USDAW presidential election

Broad Left candidate speaks to the socialist

USDAW, BRITAIN'S fifth largest union, is currently seeking nominations for the positions of President and Executive Council (EC). These elections take place every three years and are vital in deciding the direction of USDAW, a union which principally organises workers in retail and distribution.
The socialist recently spoke to Terry Savage, the broad left candidate for President.

"The broad left agreed to support me at the Annual General Meeting, earlier this year. I have been travelling the country speaking to USDAW activists throughout the summer. The feedback has been generally positive, even though the union leadership are desperate to get their candidate in place. Union officials will in most cases,' toe the line' in the nomination process.

It will be no surprise to see their candidate achieve the most nominations, in a process which devalues the union as a democratic workers' organisation.

Officials have in the past, even been given targets by one over-zealous divisional officer. Whilst I don't think that this will be evident again, I am certain that a lot of work has been done behind the scenes. I have sought to get the union to hold hustings meetings with all candidates, at divisional conferences, in order that members can have the chance to decide which person they wish to lead the union.

A letter I wrote to all EC members asking for this to happen, was ripped up by one of the EC members in theatrical fashion at the executive meeting.

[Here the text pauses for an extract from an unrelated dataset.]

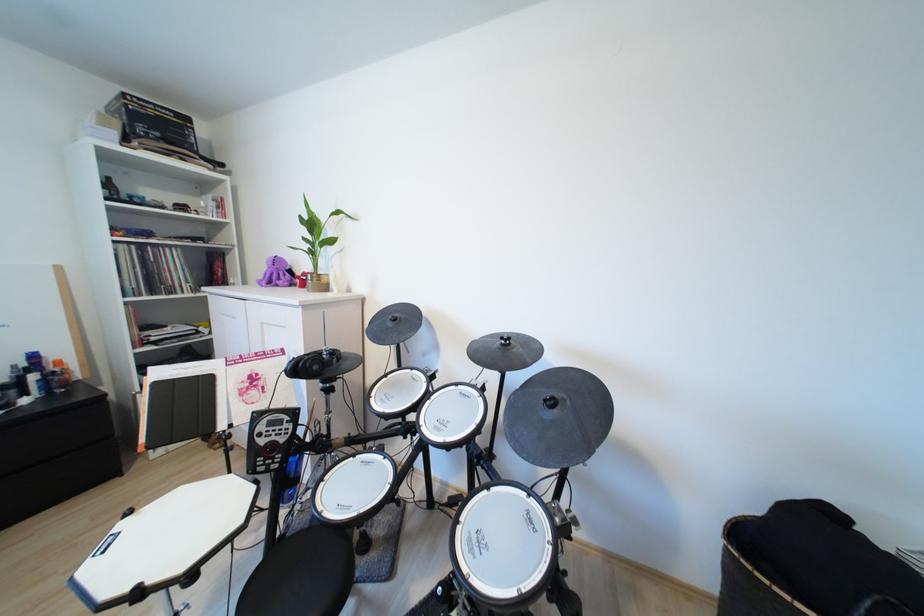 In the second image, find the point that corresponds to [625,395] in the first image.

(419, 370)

Once again ordinary members of the union are being kept well 'in the dark' about the elections. The first that most members will know about them will be when a ballot paper drops through their letterbox in January.

No wonder most will chuck them straight into the bin! Even the Tories have a more democratic election process!

USDAW is wedded to a failing partnership model, which alienates ordinary members and is loved by employers and the Blair government. Members are amongst the lowest paid, many are on the minimum wage.

Tesco retail workers no longer have a vote on their pay and conditions. Sainsbury staff are kept on low wages because the USDAW leadership refuses to work with the TGWU to force wage bargaining in the company. Staff at Jackson's, a regional company taken over by Sainsbury last year, are paid the minimum wage.

There is a lack of vision and ambition amongst the leadership, which results in the union being seen as weak by many members. Imagine how the union would grow if workers saw USDAW as a strong voice speaking up in support of workers in dispute with employers, rather than speaking weasel words, or all too often saying nothing at all.

The election of a broad left EC, supporting me as President will re energise USDAW, and allow members to get involved, by turning the union into a campaigning force, which puts their interests at the forefront of all decisions taken by the leadership."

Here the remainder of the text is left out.